3.1 Reading a PDB file

The first project is to read a PDB format file. The following snippet of code opens a file and swallows it. The list L will contain a list of lines:

fnam = '1au1.pdb'
f = open(fnam)
L = f.readlines()
print L[10]

But L includes a lot of header lines from the PDB file that we really don’t need. To help filter out the ATOM records, we make use of Pythons regular expression module, called re. Then we step through all lines in the list L, extract the lines that start with ‘ATOM’, and append those to another list: data.

import re

data = []
for rec in L:
    if re.match('ATOM', rec):
        data.append(rec.split())

We check the length of the list data, and print out a few of the first atoms:

len(data)
data[0]
for i in 1,2,3,4:
    print data[i]

Remember, that Python arrays start at 0, so data[0] contains the first atom, but that atom has serial ID number 1.

3.2 Class based approach

Now we will create a more advanced and flexible data structure for atoms.

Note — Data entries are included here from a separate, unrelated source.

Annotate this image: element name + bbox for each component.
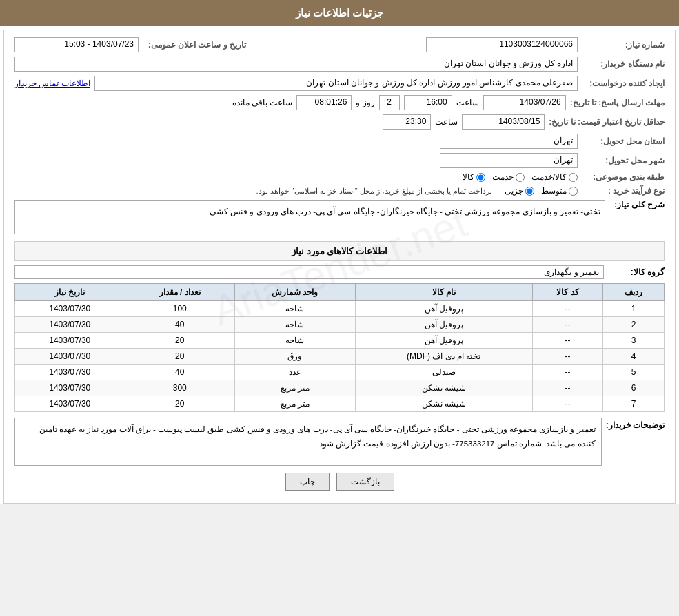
cell-code: -- <box>532 396 602 412</box>
process-jazei-radio[interactable] <box>525 187 534 196</box>
cell-name: پروفیل آهن <box>355 333 532 349</box>
category-row: طبقه بندی موضوعی: کالا/خدمت خدمت کالا <box>14 172 665 182</box>
group-label: گروه کالا: <box>609 267 665 277</box>
cell-name: پروفیل آهن <box>355 317 532 333</box>
print-button[interactable]: چاپ <box>285 473 330 491</box>
process-motoset-option[interactable]: متوسط <box>541 186 578 196</box>
cell-qty: 100 <box>125 301 234 317</box>
table-row: 3--پروفیل آهنشاخه201403/07/30 <box>15 333 665 349</box>
cell-qty: 40 <box>125 365 234 380</box>
deadline-label: مهلت ارسال پاسخ: تا تاریخ: <box>570 98 665 107</box>
deadline-remaining-suffix: ساعت باقی مانده <box>232 98 293 107</box>
goods-section-header: اطلاعات کالاهای مورد نیاز <box>14 241 665 261</box>
goods-section-title: اطلاعات کالاهای مورد نیاز <box>292 246 387 256</box>
cell-unit: شاخه <box>234 333 355 349</box>
deadline-time: 16:00 <box>404 95 452 110</box>
cell-id: 6 <box>603 380 665 396</box>
deadline-row: مهلت ارسال پاسخ: تا تاریخ: 1403/07/26 سا… <box>14 95 665 110</box>
cell-date: 1403/07/30 <box>15 301 125 317</box>
category-service-radio[interactable] <box>516 173 525 182</box>
cell-date: 1403/07/30 <box>15 380 125 396</box>
cell-id: 3 <box>603 333 665 349</box>
province-value: تهران <box>440 134 578 149</box>
cell-id: 1 <box>603 301 665 317</box>
process-note: پرداخت تمام یا بخشی از مبلغ خرید،از محل … <box>256 187 492 196</box>
province-row: استان محل تحویل: تهران <box>14 134 665 149</box>
process-jazei-option[interactable]: جزیی <box>505 186 534 196</box>
cell-unit: متر مربع <box>234 380 355 396</box>
category-service-option[interactable]: خدمت <box>492 172 525 182</box>
process-motoset-label: متوسط <box>541 186 567 196</box>
need-number-label: شماره نیاز: <box>582 40 665 50</box>
cell-code: -- <box>532 301 602 317</box>
page-wrapper: جزئیات اطلاعات نیاز AriaTender.net شماره… <box>0 0 679 504</box>
cell-qty: 300 <box>125 380 234 396</box>
main-content: AriaTender.net شماره نیاز: 1103003124000… <box>3 30 676 504</box>
process-row: نوع فرآیند خرید : متوسط جزیی پرداخت تمام… <box>14 186 665 196</box>
price-validity-row: حداقل تاریخ اعتبار قیمت: تا تاریخ: 1403/… <box>14 114 665 130</box>
col-qty: تعداد / مقدار <box>125 284 234 301</box>
cell-name: تخته ام دی اف (MDF) <box>355 349 532 365</box>
cell-date: 1403/07/30 <box>15 317 125 333</box>
table-row: 7--شیشه نشکنمتر مربع201403/07/30 <box>15 396 665 412</box>
cell-name: شیشه نشکن <box>355 380 532 396</box>
cell-qty: 20 <box>125 396 234 412</box>
category-options: کالا/خدمت خدمت کالا <box>463 172 578 182</box>
table-row: 5--صندلیعدد401403/07/30 <box>15 365 665 380</box>
cell-qty: 20 <box>125 333 234 349</box>
deadline-remaining-label: روز و <box>356 98 374 107</box>
creator-row: ایجاد کننده درخواست: صفرعلی محمدی کارشنا… <box>14 76 665 91</box>
cell-id: 2 <box>603 317 665 333</box>
deadline-days: 2 <box>379 95 400 110</box>
col-id: ردیف <box>603 284 665 301</box>
cell-unit: شاخه <box>234 301 355 317</box>
category-label: طبقه بندی موضوعی: <box>582 172 665 182</box>
category-kala-label: کالا <box>463 172 474 182</box>
back-button[interactable]: بازگشت <box>336 473 394 491</box>
cell-name: پروفیل آهن <box>355 301 532 317</box>
category-service-label: خدمت <box>492 172 514 182</box>
cell-id: 5 <box>603 365 665 380</box>
announcement-label: تاریخ و ساعت اعلان عمومی: <box>143 40 246 50</box>
buyer-notes-row: توضیحات خریدار: تعمیر و بازسازی مجموعه و… <box>14 418 665 466</box>
price-validity-time-label: ساعت <box>435 117 458 127</box>
city-label: شهر محل تحویل: <box>582 156 665 165</box>
buyer-name-value: اداره کل ورزش و جوانان استان تهران <box>14 57 578 72</box>
category-kala-service-radio[interactable] <box>569 173 578 182</box>
buyer-notes-text: تعمیر و بازسازی مجموعه ورزشی تختی - جایگ… <box>14 418 602 466</box>
cell-date: 1403/07/30 <box>15 333 125 349</box>
process-jazei-label: جزیی <box>505 186 523 196</box>
city-row: شهر محل تحویل: تهران <box>14 153 665 168</box>
deadline-date: 1403/07/26 <box>483 95 566 110</box>
cell-id: 7 <box>603 396 665 412</box>
category-kala-radio[interactable] <box>476 173 485 182</box>
cell-unit: ورق <box>234 349 355 365</box>
col-name: نام کالا <box>355 284 532 301</box>
buyer-notes-label: توضیحات خریدار: <box>606 418 665 430</box>
group-row: گروه کالا: تعمیر و نگهداری <box>14 265 665 279</box>
need-number-value: 1103003124000066 <box>426 37 578 52</box>
goods-table: ردیف کد کالا نام کالا واحد شمارش تعداد /… <box>14 283 665 412</box>
process-label: نوع فرآیند خرید : <box>582 186 665 196</box>
price-validity-date: 1403/08/15 <box>462 114 545 130</box>
category-kala-service-label: کالا/خدمت <box>531 172 567 182</box>
category-kala-option[interactable]: کالا <box>463 172 485 182</box>
buttons-row: بازگشت چاپ <box>14 473 665 491</box>
cell-code: -- <box>532 365 602 380</box>
cell-date: 1403/07/30 <box>15 349 125 365</box>
header-title: جزئیات اطلاعات نیاز <box>296 7 383 19</box>
creator-link[interactable]: اطلاعات تماس خریدار <box>14 79 90 88</box>
buyer-name-label: نام دستگاه خریدار: <box>582 59 665 69</box>
category-kala-service-option[interactable]: کالا/خدمت <box>531 172 578 182</box>
table-row: 6--شیشه نشکنمتر مربع3001403/07/30 <box>15 380 665 396</box>
cell-unit: عدد <box>234 365 355 380</box>
description-text: تختی- تعمیر و بازسازی مجموعه ورزشی تختی … <box>14 200 605 234</box>
creator-value: صفرعلی محمدی کارشناس امور ورزش اداره کل … <box>94 76 578 91</box>
deadline-time-label: ساعت <box>456 98 479 107</box>
process-options: متوسط جزیی پرداخت تمام یا بخشی از مبلغ خ… <box>256 186 578 196</box>
table-row: 4--تخته ام دی اف (MDF)ورق201403/07/30 <box>15 349 665 365</box>
cell-code: -- <box>532 317 602 333</box>
process-motoset-radio[interactable] <box>569 187 578 196</box>
cell-name: شیشه نشکن <box>355 396 532 412</box>
cell-unit: متر مربع <box>234 396 355 412</box>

We create a file pdb.py with the following content:

 1: class Atom:
 2:  def __init__(self):
 3:         self.name = ''
 4:         self.id = 0
 5:         self.element_number = 6
 6:         self.x = 0.0
 7:         self.y = 0.0
 8:         self.z = 0.0
 9:         self.b = 1.0
10:         self.occ = 1.0

In line 2 we define the class constructor. In this design, the constructor does not need any parameters. So now we can define an “empty” atom. In IPython, we use the %run magic command to “source” the file pdb.py:

%run pdb
atom = Atom()
print a.x, a.y, a.z, a.occ, a.b

This will print out the default values defined in the constructor.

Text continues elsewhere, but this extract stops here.